• **EXERCISE AIM**: Beneath this line are the data; copy exactly the part of them that opens with the line containing "te zajedničkim zadacima" and closes with the line containing "povezanost svih sudionika.", and only that part.
AVAILABLE RECORDS Block Start
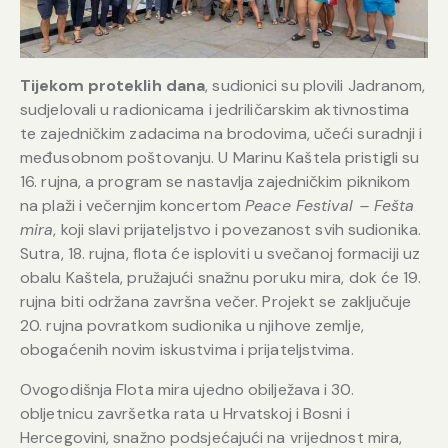
Tijekom proteklih dana
, sudionici su plovili Jadranom,
sudjelovali u radionicama i jedriličarskim aktivnostima
te zajedničkim zadacima na brodovima, učeći suradnji i
međusobnom poštovanju. U Marinu Kaštela pristigli su
16. rujna, a program se nastavlja zajedničkim piknikom
na plaži i večernjim koncertom
Peace Festival – Fešta
mira
, koji slavi prijateljstvo i povezanost svih sudionika.
Sutra, 18. rujna, flota će isploviti u svečanoj formaciji uz
obalu Kaštela, pružajući snažnu poruku mira, dok će 19.
rujna biti održana završna večer. Projekt se zaključuje
20. rujna povratkom sudionika u njihove zemlje,
obogaćenih novim iskustvima i prijateljstvima.
Ovogodišnja Flota mira ujedno obilježava i 30.
obljetnicu završetka rata u Hrvatskoj i Bosni i
Hercegovini, snažno podsjećajući na vrijednost mira,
AVAILABLE RECORDS Block End
• **WRITTEN SOLUTION**:
te zajedničkim zadacima na brodovima, učeći suradnji i
međusobnom poštovanju. U Marinu Kaštela pristigli su
16. rujna, a program se nastavlja zajedničkim piknikom
na plaži i večernjim koncertom
Peace Festival – Fešta
mira
, koji slavi prijateljstvo i povezanost svih sudionika.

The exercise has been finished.